We have some real feasts going here in Ajijic, so no lack of goodies this year.


----------



## Gatos (Aug 16, 2016)

Well we are all truly different sort of people. Around here - turkeys don't seem to be available year round. So when we see them, we buy them. Already had one about a month ago. An 8-9 kg turkey makes one big meal for the two of us and perhaps another 3 lunches. So this holiday season we will keep eating turkey as long as it is available.

I can't believe that I lived nearly 60 years before I ever tried dressing. Same is true of Mexican fried beans. I've always been the kind of person that kept the meat separate from the potatoes separate from the veg on the plate.


----------



## citlali (Mar 4, 2013)

In Chiapas you can get turkey all year round as many people raise them in the backyard..They are tough as nail and best left in the backyard..


----------



## Howler (Apr 22, 2013)

*Turkey + Mole = YUM!!*



citlali said:


> In Chiapas you can get turkey all year round as many people raise them in the backyard..They are tough as nail and best left in the backyard..
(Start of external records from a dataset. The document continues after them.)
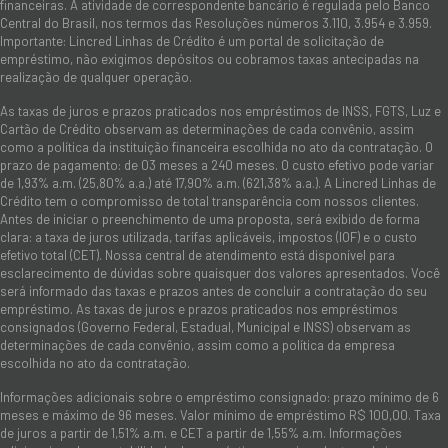
financeiras. A atividade de correspondente bancário é regulada pelo Banco
Central do Brasil, nos termos das Resoluções números 3.110, 3.954 e 3.959.
Importante: Lincred Linhas de Crédito é um portal de solicitação de
empréstimo, não exigimos depósitos ou cobramos taxas antecipadas na
realização de qualquer operação.
As taxas de juros e prazos praticados nos empréstimos de INSS, FGTS, Luz e
Cartão de Crédito observam as determinações de cada convênio, assim
como a política da instituição financeira escolhida no ato da contratação. O
prazo de pagamento: de 03 meses a 240 meses. O custo efetivo pode variar
de 1,93% a.m. (25,80% a.a.) até 17,90% a.m. (621,38% a.a.). A Lincred Linhas de
Crédito tem o compromisso de total transparência com nossos clientes.
Antes de iniciar o preenchimento de uma proposta, será exibido de forma
clara: a taxa de juros utilizada, tarifas aplicáveis, impostos (IOF) e o custo
efetivo total (CET). Nossa central de atendimento está disponível para
esclarecimento de dúvidas sobre quaisquer dos valores apresentados. Você
será informado das taxas e prazos antes de concluir a contratação do seu
empréstimo. As taxas de juros e prazos praticados nos empréstimos
consignados (Governo Federal, Estadual, Municipal e INSS) observam as
determinações de cada convênio, assim como a política da empresa
escolhida no ato da contratação.
Informações adicionais sobre o empréstimo consignado: prazo mínimo de 6
meses e máximo de 96 meses. Valor mínimo de empréstimo R$ 100,00. Taxa
de juros a partir de 1,51% a.m. e CET a partir de 1,55% a.m. Informações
Cover them with some rico mole and it should go down a little better! YUMMM!!


----------



## citlali (Mar 4, 2013)

Howler you cannot imagine how bad those turkeys are until you have tried them . You can break your teeth on them with or without mole. I love mole so the mole is not the problem, The old hens are tough enough...They make wonderful broth but you can also break teeth on them.


----------



## Howler (Apr 22, 2013)

citlali said:


> Howler you cannot imagine how bad those turkeys are until you have tried them . You can break your teeth on them with or without mole. I love mole so the mole is not the problem, The old hens are tough enough...They make wonderful broth but you can also break teeth on them.


OMG!! Thanks for the warning! :laugh:


----------